Traditionelle, japanische Kleidung
The first tea of the year is often harvested in traditional dress
Jasmin pflückt Teeblätter
Jasmin already figured out how to pick the leaves

Usually, two or three newly grown tea leaves plus one bud are harvested. The tea pickers intuitively feel the predetermined breaking point of the stems with their fingers. This results in less damage to the tea leaves compared to mechanical harvesting. Damaged tea leaves start to oxidize at the damaged spot. This is later noticeable in the taste.

Frisch geernteter Shincha
However, the yield is modest
Frisch geernteter Tee
These are Yabukita tea leaves

A total of 4.2 kilograms of tea leaves were harvested. They were immediately heated to prevent oxidation. After all, today we want to make green tea and not black tea.

Ernte eines Tages
harvest of a entire day
Yasuharu Matsumoto "Matsu"
Matsu explains each step of tea processing
Teeblätter werden geröstet
the tea leaves are roasted in a wok

The tea leaves are heated in a wok. This is the method used in China and in parts of Japan. The tea produced in this way is called Kamairicha. Usually, tea in Japan is steamed, not roasted, but for demonstration purposes, the Kamairi method is more suitable.

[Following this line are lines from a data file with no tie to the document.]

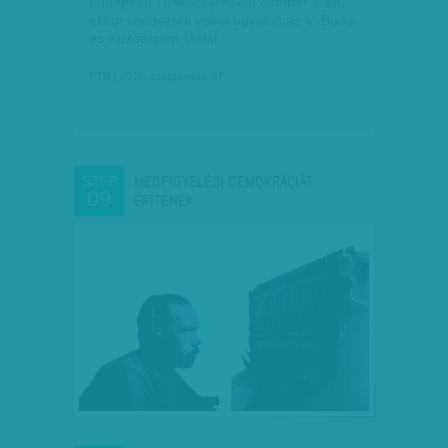
budapesti Tüskecsarnokot október 3-án,
ekkor rendezték volna ugyanis az V. Budo-
és Küzdősport Gálát.
FTB
| 2015. szeptember 27.
MEGFIGYELÉSI DEMOKRÁCIÁT
SZEP
09
ÉPÍTENEK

Teeblätter werden geknetet
The tea leaves are kneaded

To get the moisture out of the tea leaves and to break the cell walls, the tea leaves are kneaded after roasting. The rolling into needle shape is waived due to time constraints. Actually pity since Akky and the Obubu team won the second place at the Uji tea rolling competition and can be called masters of their art.

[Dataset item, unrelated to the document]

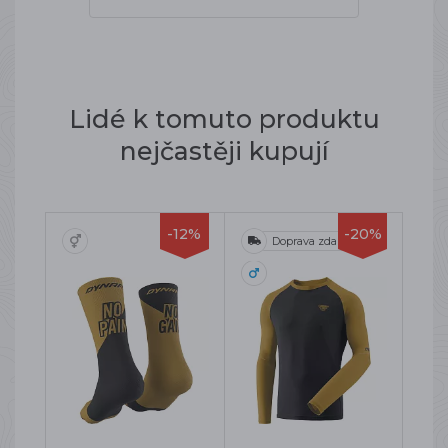
Lidé k tomuto produktu
nejčastěji kupují
-12%
-20%
Doprava zdarma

After rolling, the individual tea leaves must be separated
Frischer Tee wird geröstet
After roasting is before roasting
Jasmin knetet Teeblätter
Kneading again…
Jasmin röstet Teeblätter
and roasted…
Frisch verarbeiteter Tee
Until the tea is ready (here in the shape of 茶 for tea).
Frisch produzierter Shincha
The finished tea

A small bag of tea for each participant to take home. The freshly made Shincha was tasted at the subsequent bento lunch. The tea is characterized by a very floral aroma which is probably due to the freshness. This aroma then changes, with increasing storage into umami.

Bento Lunch
Bento Lunch

Between the individual processing steps, there was also always a little time to further educate oneself in Matcha production and preparation. Tencha is filled into the top of the stone mill and finely ground by constant rotating. Subsequently, the freshly ground Matcha is whipped.

Matcha Steinmühle
Tencha is grounded into Matcha
Matcha Mühle
Matcha trickles out the bottom

The tea harvest event of Obubu was a great experience which we can recommend to every tea enthusiast. Wazuka itself is also recommended for a day trip or even for a longer stay.